Critique du volume manga
Publiée le Mercredi, 01 Décembre 2021
Bien qu'il soit considéré comme l'un des maîtres de la science-fiction au Japon, au point d'avoir remporté plusieurs prix dans le domaine, Yukinobu Hoshino est un mangaka qui fut boudé pendant pas mal d'années en France, avant de revenir à plusieurs reprises ces dernières années. Pendant longtemps, nous ne le connaissions dans notre pays que pour Le Trou Bleu, l'un des premiers mangas édités par Casterman dès 1996 dans une édition qui souffrait de tous les défauts de l'époque, et qui a été réédité par Pika cette année tandis que sa suite Blue World arrivera en 2022. Il a ensuite fallu attendre fin 2012 pour que Glénat fasse découvrir son chef d'oeuvre 2001 Night Stories dans une édition difficile d'accès (édition collector limitée, vendue au prix fort), puis 2017 pour que Panini entame l'édition d'une autre série de l'auteur, Rain Man, dont on attend malheureusement toujours la suite. Pour un auteur si reconnu, c'est peu... mais dans tout ça, les éditions Black Box ont, elles aussi, eu l'excellente idée de vouloir faire découvrir un peu plus Hoshino en publiant simultanément, au mois de mai 2019, deux de ses oeuvres. Tout d'abord, Moon Lost -Une nuit sans lune-, fresque SF en deux tomes véritablement excellente, et que l'on ne peut que recommander aux fans du genre. Et ensuite, l'ouvrage qui nous intéresse ici: Kamunabi -Mythes et récits au féminin-. Ce one-shot est-il autant une bonne pioche que Moon Lost ? malheureusement, pas si sûr...

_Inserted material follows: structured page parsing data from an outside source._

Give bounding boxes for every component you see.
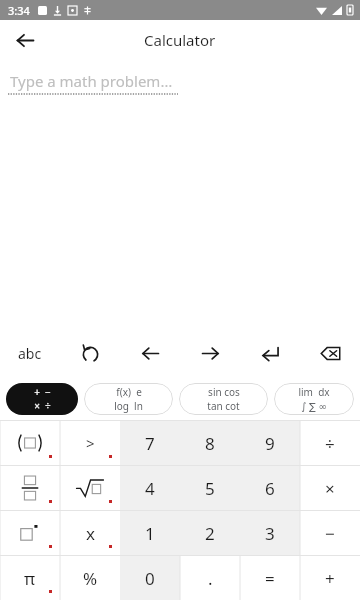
staticText: > (86, 433, 95, 453)
staticText: log ln (114, 399, 143, 413)
button[interactable]: Left (120, 328, 180, 378)
staticText: + (325, 567, 335, 590)
staticText: 1 (145, 522, 155, 545)
button[interactable]: 8 (180, 421, 240, 465)
staticText: lim dx (298, 385, 330, 399)
button[interactable]: 1 (120, 511, 180, 555)
staticText: 3:34 (8, 3, 30, 18)
button[interactable]: ÷ (300, 421, 360, 465)
staticText: abc (18, 344, 42, 363)
staticText: ∫ ∑ ∞ (301, 399, 327, 413)
staticText: + − (34, 385, 51, 399)
staticText: % (83, 567, 98, 590)
button[interactable]: × (300, 466, 360, 510)
button[interactable]: sin cos (179, 383, 268, 415)
staticText: π (24, 567, 36, 590)
button[interactable]: 5 (180, 466, 240, 510)
button[interactable]: 9 (240, 421, 300, 465)
button[interactable]: f(x) e (84, 383, 173, 415)
staticText: 5 (205, 477, 215, 500)
staticText: ÷ (325, 432, 335, 455)
button[interactable] (0, 466, 60, 510)
button[interactable]: Right (180, 328, 240, 378)
staticText: f(x) e (116, 385, 142, 399)
button[interactable]: 3 (240, 511, 300, 555)
staticText: 2 (205, 522, 215, 545)
button[interactable]: Undo (60, 328, 120, 378)
staticText: 6 (265, 477, 275, 500)
staticText: Type a math problem… (10, 71, 173, 91)
button[interactable] (60, 466, 120, 510)
staticText: 3 (265, 522, 275, 545)
button[interactable] (0, 421, 60, 465)
staticText: 0 (145, 567, 155, 590)
button[interactable]: Back (8, 23, 42, 57)
staticText: 7 (145, 432, 155, 455)
staticText: Calculator (144, 30, 216, 50)
button[interactable]: Enter (240, 328, 300, 378)
staticText: sin cos (208, 385, 240, 399)
button[interactable]: > (60, 421, 120, 465)
staticText: 9 (265, 432, 275, 455)
button[interactable]: − (300, 511, 360, 555)
staticText: 8 (205, 432, 215, 455)
button[interactable]: 2 (180, 511, 240, 555)
staticText: = (265, 567, 275, 590)
button[interactable]: 7 (120, 421, 180, 465)
button[interactable]: 4 (120, 466, 180, 510)
button[interactable]: π (0, 556, 60, 600)
button[interactable]: 0 (120, 556, 180, 600)
staticText: . (208, 567, 213, 590)
staticText: × ÷ (34, 399, 51, 413)
button[interactable]: abc (0, 328, 60, 378)
button[interactable]: . (180, 556, 240, 600)
button[interactable]: lim dx (274, 383, 354, 415)
button[interactable]: Backspace (300, 328, 360, 378)
staticText: 4 (145, 477, 155, 500)
button[interactable]: = (240, 556, 300, 600)
staticText: tan cot (207, 399, 240, 413)
button[interactable]: 6 (240, 466, 300, 510)
button[interactable]: + − (6, 383, 78, 415)
button[interactable]: + (300, 556, 360, 600)
staticText: − (325, 522, 335, 545)
staticText: × (325, 477, 335, 500)
button[interactable]: % (60, 556, 120, 600)
button[interactable]: x (60, 511, 120, 555)
button[interactable] (0, 511, 60, 555)
staticText: x (86, 522, 95, 545)
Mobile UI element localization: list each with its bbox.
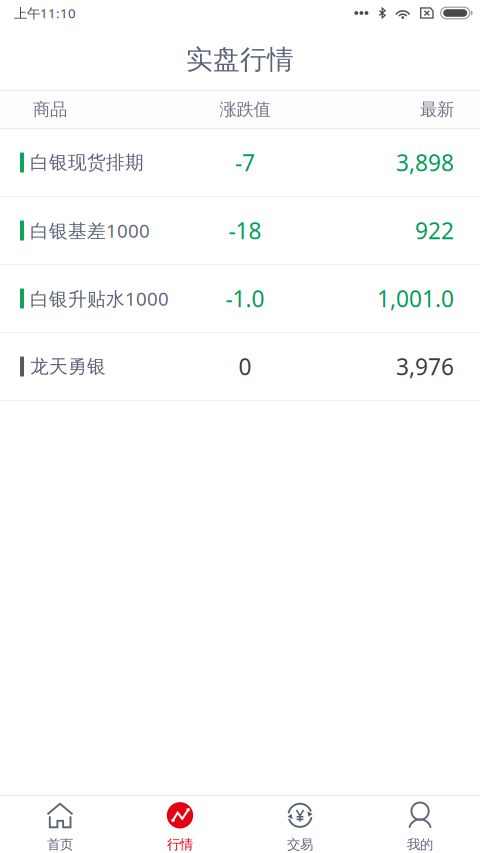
staticText: 行情	[167, 836, 193, 853]
button[interactable]: 交易	[240, 796, 360, 853]
staticText: 922	[415, 215, 454, 246]
staticText: 0	[238, 351, 252, 382]
staticText: 白银基差1000	[30, 218, 150, 243]
staticText: 商品	[33, 99, 67, 120]
staticText: 白银现货排期	[30, 151, 144, 174]
staticText: 我的	[407, 836, 433, 853]
button[interactable]: 白银升贴水1000	[0, 265, 480, 332]
staticText: 1,001.0	[377, 283, 454, 314]
staticText: -7	[235, 147, 255, 178]
button[interactable]: 白银现货排期	[0, 129, 480, 196]
staticText: 3,898	[396, 147, 454, 178]
staticText: 交易	[287, 836, 313, 853]
button[interactable]: 白银基差1000	[0, 197, 480, 264]
button[interactable]: 首页	[0, 796, 120, 853]
staticText: 首页	[47, 836, 73, 853]
button[interactable]: 行情	[120, 796, 240, 853]
staticText: 上午11:10	[14, 4, 76, 22]
staticText: -18	[228, 215, 262, 246]
staticText: 实盘行情	[186, 43, 294, 76]
staticText: 龙天勇银	[30, 355, 106, 378]
staticText: 3,976	[396, 351, 454, 382]
button[interactable]: 龙天勇银	[0, 333, 480, 400]
staticText: 最新	[420, 99, 454, 120]
button[interactable]: 我的	[360, 796, 480, 853]
staticText: 涨跌值	[220, 99, 270, 120]
staticText: -1.0	[226, 283, 264, 314]
staticText: 白银升贴水1000	[30, 286, 169, 311]
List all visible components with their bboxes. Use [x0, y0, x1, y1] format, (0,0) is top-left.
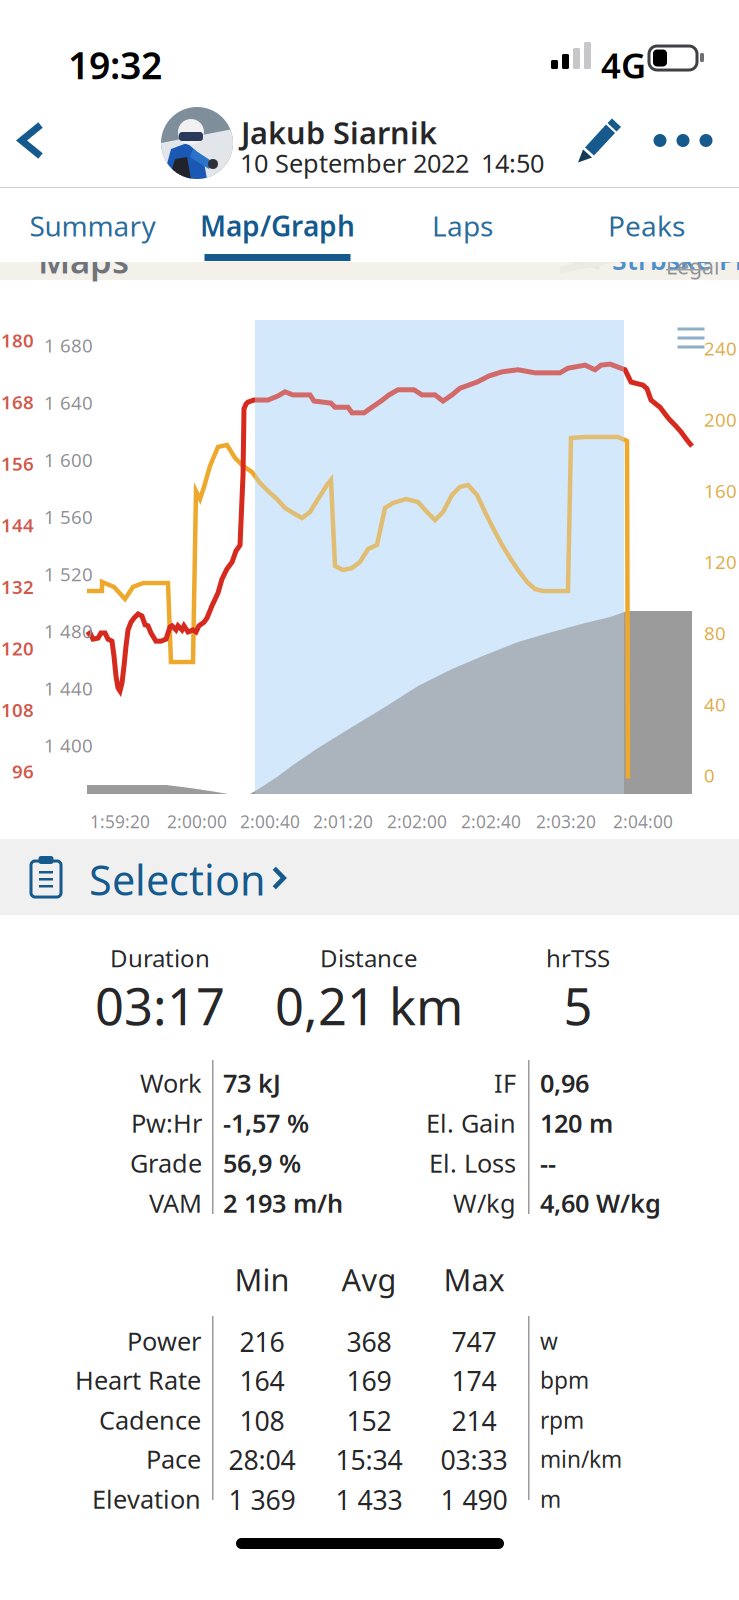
- button[interactable]: Back: [0, 94, 62, 187]
- staticText: 144: [1, 513, 34, 538]
- staticText: 1 440: [44, 676, 93, 701]
- staticText: IF: [494, 1066, 516, 1100]
- staticText: 168: [1, 390, 34, 414]
- staticText: 1 640: [44, 390, 93, 415]
- staticText: 28:04: [228, 1442, 296, 1477]
- staticText: 14:50: [481, 146, 544, 180]
- staticText: 1 520: [44, 562, 93, 586]
- staticText: Summary: [30, 207, 156, 244]
- staticText: m: [540, 1484, 561, 1514]
- staticText: 1 600: [44, 447, 93, 472]
- staticText: 1 680: [44, 333, 93, 358]
- staticText: 132: [1, 574, 34, 599]
- staticText: Duration: [110, 942, 210, 974]
- staticText: Work: [140, 1066, 202, 1100]
- staticText: 2:03:20: [536, 810, 596, 833]
- staticText: Legal: [666, 252, 720, 280]
- staticText: 214: [452, 1403, 496, 1438]
- staticText: bpm: [540, 1365, 589, 1395]
- staticText: 200: [704, 407, 737, 432]
- staticText: 1 480: [44, 619, 93, 644]
- staticText: Map/Graph: [200, 207, 355, 244]
- staticText: 108: [1, 697, 34, 722]
- staticText: 180: [1, 328, 34, 353]
- staticText: 19:32: [68, 40, 162, 90]
- staticText: 174: [452, 1363, 496, 1398]
- staticText: Power: [127, 1324, 201, 1358]
- staticText: Jakub Siarnik: [241, 112, 437, 153]
- staticText: 03:17: [95, 972, 225, 1039]
- staticText: 108: [240, 1403, 284, 1438]
- staticText: rpm: [540, 1405, 584, 1435]
- staticText: 169: [346, 1363, 392, 1398]
- button[interactable]: Edit: [564, 94, 636, 187]
- staticText: 0,96: [540, 1066, 589, 1100]
- staticText: Max: [444, 1259, 504, 1300]
- staticText: 120: [1, 636, 34, 661]
- staticText: 73 kJ: [223, 1066, 281, 1100]
- staticText: min/km: [540, 1444, 622, 1474]
- staticText: Cadence: [99, 1403, 201, 1437]
- button[interactable]: Selection: [0, 839, 739, 915]
- staticText: El. Gain: [426, 1106, 516, 1140]
- staticText: Elevation: [92, 1482, 201, 1516]
- staticText: 216: [240, 1324, 284, 1359]
- staticText: --: [540, 1146, 556, 1180]
- staticText: 1:59:20: [90, 810, 150, 833]
- staticText: 2:00:00: [167, 810, 227, 833]
- staticText: 56,9 %: [223, 1146, 301, 1180]
- staticText: 80: [704, 621, 726, 645]
- staticText: Grade: [130, 1146, 202, 1180]
- staticText: Pw:Hr: [131, 1106, 202, 1140]
- button[interactable]: Peaks: [554, 188, 739, 262]
- staticText: hrTSS: [546, 942, 610, 974]
- staticText: 5: [564, 972, 592, 1039]
- staticText: Laps: [432, 207, 493, 244]
- staticText: 120: [704, 550, 737, 574]
- staticText: Strbske Ples: [612, 242, 739, 277]
- staticText: 160: [704, 478, 737, 503]
- staticText: 1 560: [44, 504, 93, 529]
- staticText: 2:04:00: [613, 810, 673, 833]
- staticText: 368: [346, 1324, 392, 1359]
- staticText: 164: [240, 1363, 284, 1398]
- staticText: 2 193 m/h: [223, 1186, 343, 1220]
- staticText: 40: [704, 692, 726, 717]
- button[interactable]: Map/Graph: [185, 188, 370, 262]
- button[interactable]: More options: [643, 94, 723, 187]
- staticText: -1,57 %: [223, 1106, 309, 1140]
- staticText: Selection: [89, 852, 266, 907]
- staticText: 152: [346, 1403, 392, 1438]
- staticText: Avg: [342, 1259, 396, 1300]
- staticText: 0,21 km: [275, 972, 463, 1039]
- staticText: 96: [12, 759, 34, 784]
- staticText: 1 400: [44, 733, 93, 758]
- staticText: VAM: [149, 1186, 202, 1220]
- staticText: 1 433: [336, 1482, 402, 1517]
- staticText: 10 September 2022: [240, 146, 469, 180]
- staticText: Maps: [38, 237, 129, 283]
- button[interactable]: Summary: [0, 188, 185, 262]
- button[interactable]: Chart options: [671, 318, 711, 358]
- staticText: 2:00:40: [240, 810, 300, 833]
- staticText: 4G: [601, 42, 646, 88]
- staticText: El. Loss: [429, 1146, 516, 1180]
- staticText: 2:02:00: [387, 810, 447, 833]
- staticText: w: [540, 1326, 558, 1356]
- staticText: 1 490: [440, 1482, 508, 1517]
- staticText: 4,60 W/kg: [540, 1186, 661, 1220]
- staticText: Distance: [320, 942, 418, 974]
- staticText: 120 m: [540, 1106, 613, 1140]
- staticText: 747: [452, 1324, 496, 1359]
- staticText: Min: [234, 1259, 290, 1300]
- staticText: W/kg: [453, 1186, 516, 1220]
- staticText: 1 369: [228, 1482, 296, 1517]
- staticText: Peaks: [608, 207, 685, 244]
- staticText: 0: [704, 763, 715, 788]
- staticText: 240: [704, 336, 737, 361]
- staticText: 2:01:20: [313, 810, 373, 833]
- staticText: Heart Rate: [75, 1363, 201, 1397]
- button[interactable]: Laps: [370, 188, 555, 262]
- button[interactable]: Athlete profile: [161, 107, 233, 179]
- staticText: 156: [1, 451, 34, 476]
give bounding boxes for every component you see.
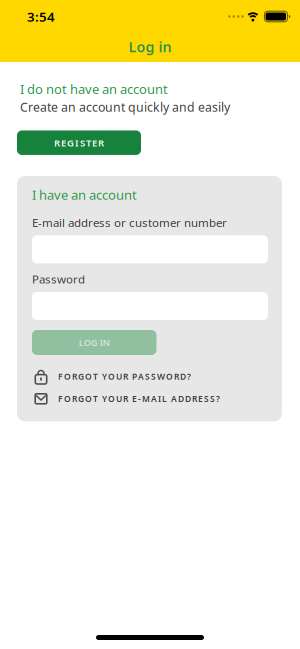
button[interactable]: F O R G O T Y O U R P A S S W O R D ? xyxy=(32,369,191,384)
button[interactable]: R E G I S T E R xyxy=(17,130,141,155)
staticText: I have an account xyxy=(32,186,137,204)
staticText: F O R G O T Y O U R P A S S W O R D ? xyxy=(58,371,191,382)
staticText: Password xyxy=(32,271,85,287)
button[interactable]: LOG IN xyxy=(32,330,156,355)
staticText: Log in xyxy=(128,37,172,56)
staticText: E-mail address or customer number xyxy=(32,215,227,230)
staticText: F O R G O T Y O U R E - M A I L A D D R … xyxy=(58,393,220,405)
staticText: LOG IN xyxy=(79,336,110,349)
button[interactable]: F O R G O T Y O U R E - M A I L A D D R … xyxy=(32,393,220,405)
staticText: R E G I S T E R xyxy=(54,136,104,149)
staticText: I do not have an account xyxy=(20,80,168,98)
staticText: Create an account quickly and easily xyxy=(20,99,230,116)
staticText: 3:54 xyxy=(27,7,55,26)
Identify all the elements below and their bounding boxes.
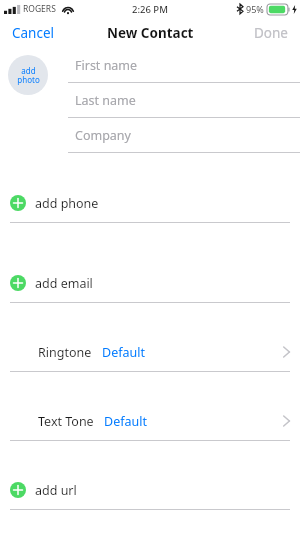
button[interactable]: Text Tone — [0, 408, 300, 441]
staticText: 2:26 PM — [132, 3, 168, 16]
staticText: add url — [35, 482, 77, 499]
staticText: add phone — [35, 195, 99, 212]
button[interactable]: add email — [0, 270, 300, 303]
staticText: Last name — [75, 92, 300, 109]
button[interactable]: Company — [68, 118, 300, 153]
button[interactable]: Done — [242, 20, 300, 46]
button[interactable]: Ringtone — [0, 339, 300, 372]
staticText: New Contact — [107, 24, 194, 42]
staticText: Cancel — [12, 24, 55, 42]
staticText: Default — [104, 413, 147, 430]
staticText: ROGERS — [23, 3, 56, 15]
button[interactable]: Add photo — [8, 55, 48, 95]
staticText: Done — [254, 24, 288, 42]
button[interactable]: add phone — [0, 190, 300, 223]
button[interactable]: Last name — [68, 83, 300, 118]
staticText: First name — [75, 57, 300, 74]
button[interactable]: Cancel — [0, 20, 67, 46]
staticText: Default — [102, 344, 145, 361]
staticText: 95% — [246, 3, 264, 15]
staticText: Company — [75, 127, 300, 144]
staticText: Text Tone — [38, 413, 94, 430]
button[interactable]: First name — [68, 48, 300, 83]
staticText: Ringtone — [38, 344, 92, 361]
button[interactable]: add url — [0, 477, 300, 510]
staticText: add email — [35, 275, 93, 292]
staticText: add photo — [17, 65, 40, 86]
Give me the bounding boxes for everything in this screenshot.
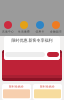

Kamunabi, c'est un ouvrage d'environ 200 pages, initialement sorti au Japon en 2001 chez Shôgakukan, et qui se compose de 5 histoires qui furent a priori initialement prépubliées dans le magazine Big Comic, l'édition ne précisant pas quand exactement. Et si l'on peut considérer l'unique volume comme un tout et non comme un recueil d'histoires courtes indépendantes, c'est parce que ces histoires ont toutes la même héroïnes et qu'elles affichent toute une même idée: exploiter voire revisiter différents mythes et légendes.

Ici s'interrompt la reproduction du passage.